The gap between the blacksmith and the modern engineer isn't talent or attention — it's understanding. The smith worked with materials he couldn't fully explain, validated by outcomes he couldn't always control. We work with mechanisms we can name, test conditions we can define, and verification loops we can close before any patient is exposed to a risk.

That understanding is the foundation of everything that follows in this series — from materials selection and process design to the manufacturing tolerances that determine whether a device performs as designed. The next article explores one of the most demanding examples: ceramic isolator design and the precision tooling required to manufacture RF ceramic components reliably at scale.

FAQ

Verification of effectiveness (VoE) is the step in a CAPA process that confirms a corrective action actually solved the problem — and that the solution holds. It's not enough to implement a fix; you have to demonstrate that the root cause has been addressed and the failure mode no longer occurs under the same conditions.

Root cause analysis moves beyond the visible failure to identify the underlying mechanism driving it. In a regulated environment, correctly identifying the root cause is essential — corrective actions built on a misdiagnosis will fail to prevent recurrence and may introduce new risks.

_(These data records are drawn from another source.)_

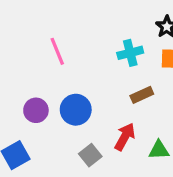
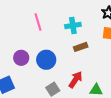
cyan cross: (130, 53) -> (73, 25), moved
brown rectangle: (142, 95) -> (81, 47), moved

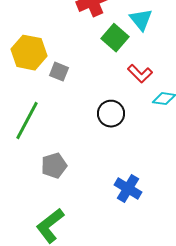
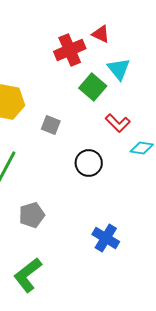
gray square: (59, 72) -> (51, 125), moved

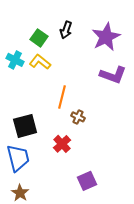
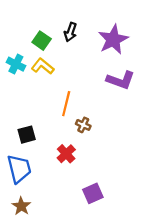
black square: (25, 126) -> (27, 135), size x0.7

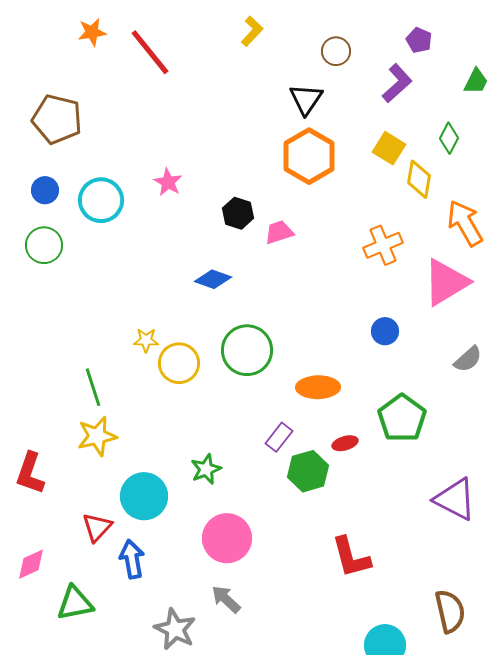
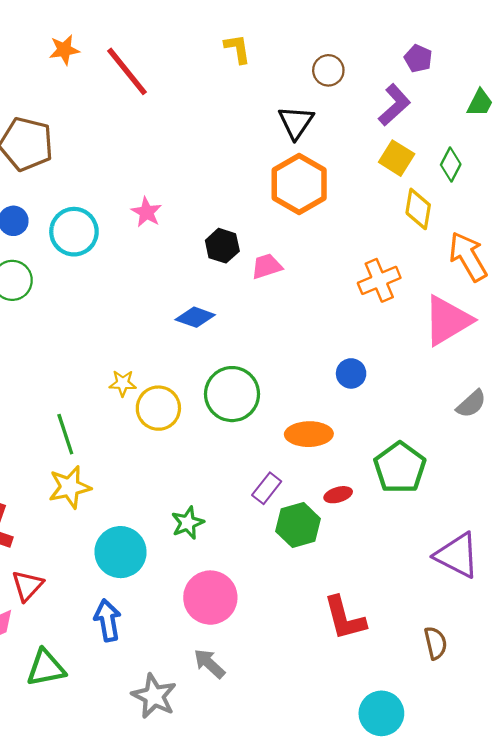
yellow L-shape: (252, 31) -> (237, 49), turned -52
yellow square: (389, 148) -> (397, 158), moved
blue circle: (385, 331) -> (351, 373), moved
red triangle: (97, 527) -> (27, 586), moved
brown semicircle: (450, 611) -> (436, 643), moved, size x0.7

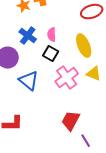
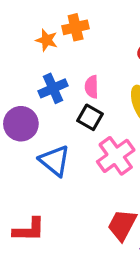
blue cross: (28, 36) -> (53, 88), turned 30

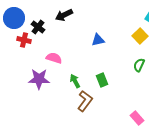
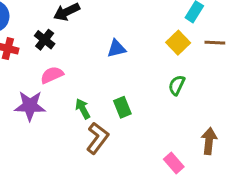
black cross: (38, 27) -> (45, 40), moved
pink semicircle: (54, 58) -> (52, 75), turned -42

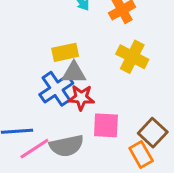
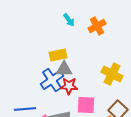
yellow cross: (132, 57) -> (112, 74), moved

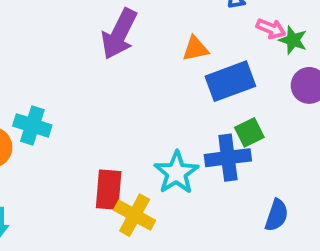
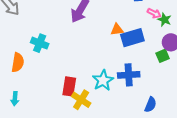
orange triangle: (195, 49) -> (117, 30), moved
cyan cross: (32, 125) -> (40, 43), moved
green square: (249, 132) -> (163, 56), moved

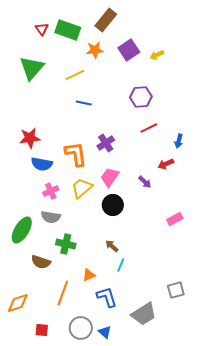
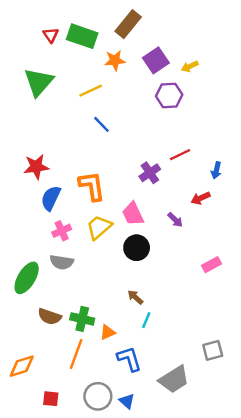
purple hexagon: (141, 97) -> (169, 95), moved
blue line: (84, 103) -> (102, 124), turned 35
purple cross: (106, 143) -> (150, 173), moved
blue semicircle: (42, 164) -> (51, 198), turned 105
pink trapezoid: (110, 177) -> (133, 214), turned -60
green cross: (66, 244) -> (82, 319), moved

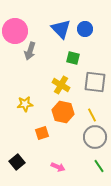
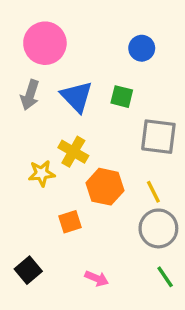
blue triangle: (61, 29) -> (77, 97), moved
pink circle: (15, 31) -> (45, 43), moved
gray arrow: (30, 51) -> (30, 95), moved
yellow cross: (61, 85) -> (73, 152), moved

Reactive engineering addresses failures after they occur — investigating root causes, implementing corrections, and verifying effectiveness. Preventive engineering applies the same understanding of failure mechanisms earlier in the development process, using design of experiments, prototyping, and failure mode analysis to identify and eliminate risks before a device reaches production or validation.

CAPA stands for Corrective and Preventive Action — a formal process required under ISO 13485 and FDA regulations for identifying, investigating, and resolving quality issues. The corrective half addresses existing failures; the preventive half uses that understanding to anticipate and eliminate potential failures before they occur.

Surface finish directly influences where fatigue cracks initiate. Stress concentrations are strongly influenced by surface quality and feature geometry — a rough surface or a sharp feature transition creates local stress amplification that can significantly reduce the number of cycles a component can survive before failure, even when bulk material properties are within specification.

A test placed at the wrong point in a manufacturing sequence can pass components that are unfit in their finished condition. If a process step that affects a critical property occurs after the inspection designed to catch that property change, the inspection provides false assurance. Test sequencing must reflect the actual sequence of process steps that affect the property being measured.